La jeune femme gardait chez elle un énorme python : un jour, le serpent commença à se comporter étrangement, cessa de manger et s’enroulait autour de la taille de sa maîtresse, puis la jeune femme découvrit quelque chose d’horrible à son sujet

Élisa vivait depuis trois ans avec un python jaune nommé Lumière. Elle l’avait adopté lorsqu’il était encore jeune, et l’animal s’était rapidement habitué à son appartement, à son terrarium chauffé et à la routine quotidienne.

Bien que sa famille l’ait mise en garde — « C’est un prédateur, sois prudente » — Élisa assurait qu’il était docile et qu’il n’y avait aucune raison de s’inquiéter.

Cependant, avec le temps, Lumière changea de comportement.

Le python refusa d’abord sa nourriture. Élisa pensa à une simple phase ou peut-être à une mue, mais il ne mangea plus du tout.

Puis il se mit à quitter son terrarium la nuit, s’allongeant de tout son long contre le corps de la jeune femme lorsqu’elle dormait.

Sa tête se posait près de son épaule, son corps suivait la ligne de la colonne vertébrale, et sa queue se plaçait autour de ses chevilles. Il restait immobile de longues minutes, comme s’il calculait quelque chose.

Durant la journée, il choisissait les zones les plus fraîches du sol, surtout celles où la jeune femme marchait souvent. Il observait Élisa en remuant légèrement l’extrémité de sa queue, tandis que ses yeux suivaient ses respirations.

Élisa tentait de rester positive. Elle disait à ses amis :
« C’est sa manière d’être affectueux, rien de plus. »

Mais les comportements devinrent plus étranges encore. Le python approchait sa gorge, se glissait sous sa clavicule et effleurait sa peau avec sa langue.

Élisa plaisantait que c’était un “baiser”, mais intérieurement, elle commençait à sentir une inquiétude persistante.

La situation atteignit un point critique lorsqu’elle se réveilla une nuit et réalisa que Lumière entourait sa taille avec une précision déroutante.

Elle s’échappa doucement, prit sa veste et partit consulter le docteur Graves, vétérinaire spécialisé en reptiles.
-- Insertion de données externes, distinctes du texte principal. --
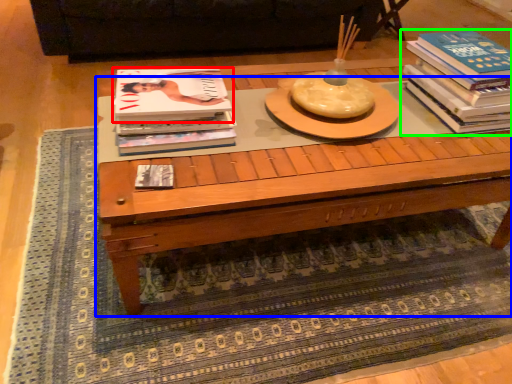 Question: Which object is positioned closest to book (highlighted by a red box)? Select from coffee table (highlighted by a blue box) and book (highlighted by a green box).

Choices:
 (A) coffee table
 (B) book

Answer: (A) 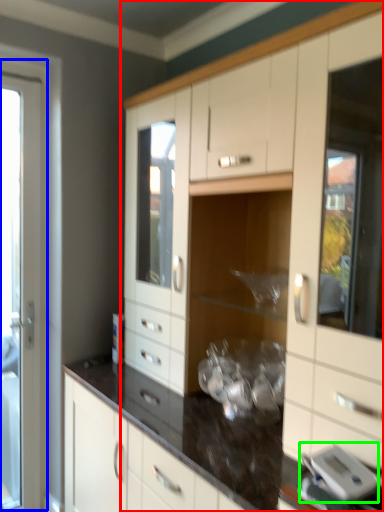 Question: Which object is the closest to the cabinetry (highlighted by a red box)? Choose among these: screen door (highlighted by a blue box) or appliance (highlighted by a green box).

Choices:
 (A) screen door
 (B) appliance

Answer: (B) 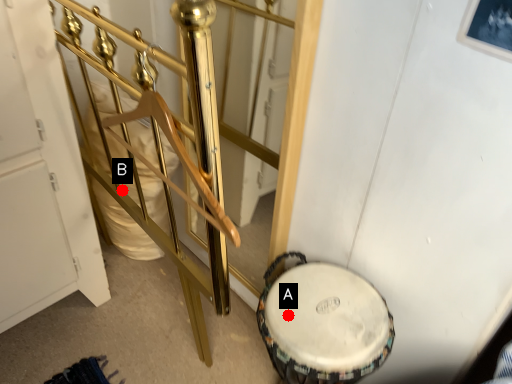 Question: Two points are circled on the image, labeled by A and B beside each circle. Which point is closer to the camera?

Choices:
 (A) A is closer
 (B) B is closer

Answer: (A) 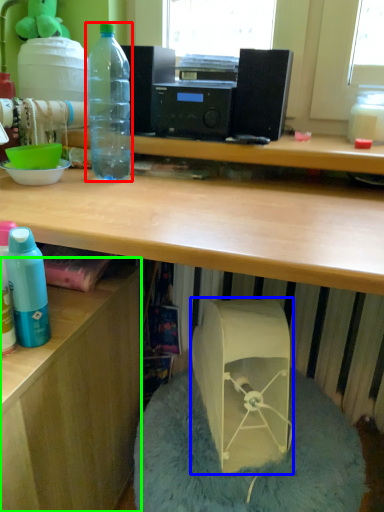 Question: Based on their relative distances, which object is farther from bottle (highlighted by a red box)? Choose from wide (highlighted by a blue box) and desk (highlighted by a green box).

Choices:
 (A) wide
 (B) desk

Answer: (A) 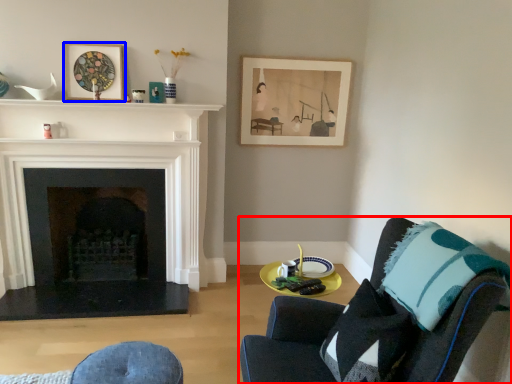 Question: Among these objects, which one is farthest to the camera, chair (highlighted by a red box) or picture frame (highlighted by a blue box)?

Choices:
 (A) chair
 (B) picture frame

Answer: (B) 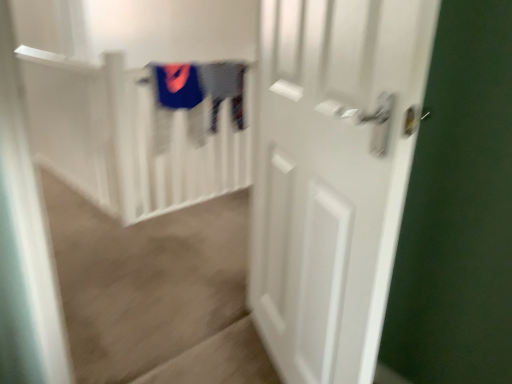 Question: Visually, is white matte door at right positioned to the left or to the right of white matte stair railing at upper center?

Choices:
 (A) right
 (B) left

Answer: (A)

Question: Choose the correct answer: Is white matte door at right inside white matte stair railing at upper center or outside it?

Choices:
 (A) inside
 (B) outside

Answer: (B)

Question: Estimate the real-world distances between objects in this image. Which object is closer to the velvet blue sweater at upper center, which is counted as the first clothing, starting from the left?

Choices:
 (A) white matte door at right
 (B) white matte stair railing at upper center
 (C) gray cotton sweater at upper center, which is the first clothing from right to left

Answer: (C)

Question: Which object is the farthest from the gray cotton sweater at upper center, the second clothing from the left?

Choices:
 (A) velvet blue sweater at upper center, positioned as the 2th clothing in right-to-left order
 (B) white matte door at right
 (C) white matte stair railing at upper center

Answer: (B) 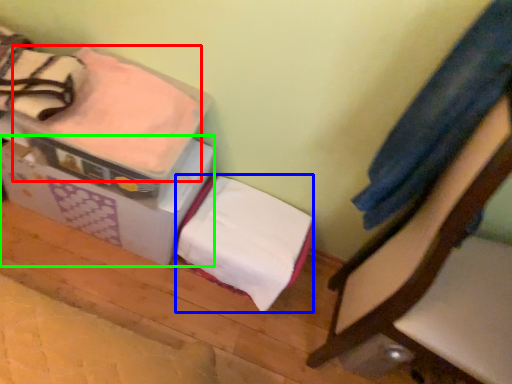 Question: Considering the real-world distances, which object is closest to blanket (highlighted by a red box)? blanket (highlighted by a blue box) or cardboard box (highlighted by a green box).

Choices:
 (A) blanket
 (B) cardboard box

Answer: (B)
Après avoir entendu son récit, il expliqua d’un ton ferme :
« Ce n’est pas un signe d’attachement.

Un python qui cesse de manger et qui s’étire contre un corps humain analyse la taille d’une proie éventuelle. Il jeûne pour se préparer à avaler un grand repas. Les contacts avec votre gorge et vos côtes sont des tests. »

Élisa resta figée, choquée.

Le lendemain, elle conduisit Lumière dans un centre spécialisé et le confia à des professionnels. L’ambiance y était calme, les enclos larges et adaptés.

Un mois plus tard, on l’appela :
« Votre python mange normalement. Il se porte très bien. »

Élisa remercia calmement. Elle avait enfin retrouvé la tranquillité qu’elle avait perdue sans s’en rendre compte.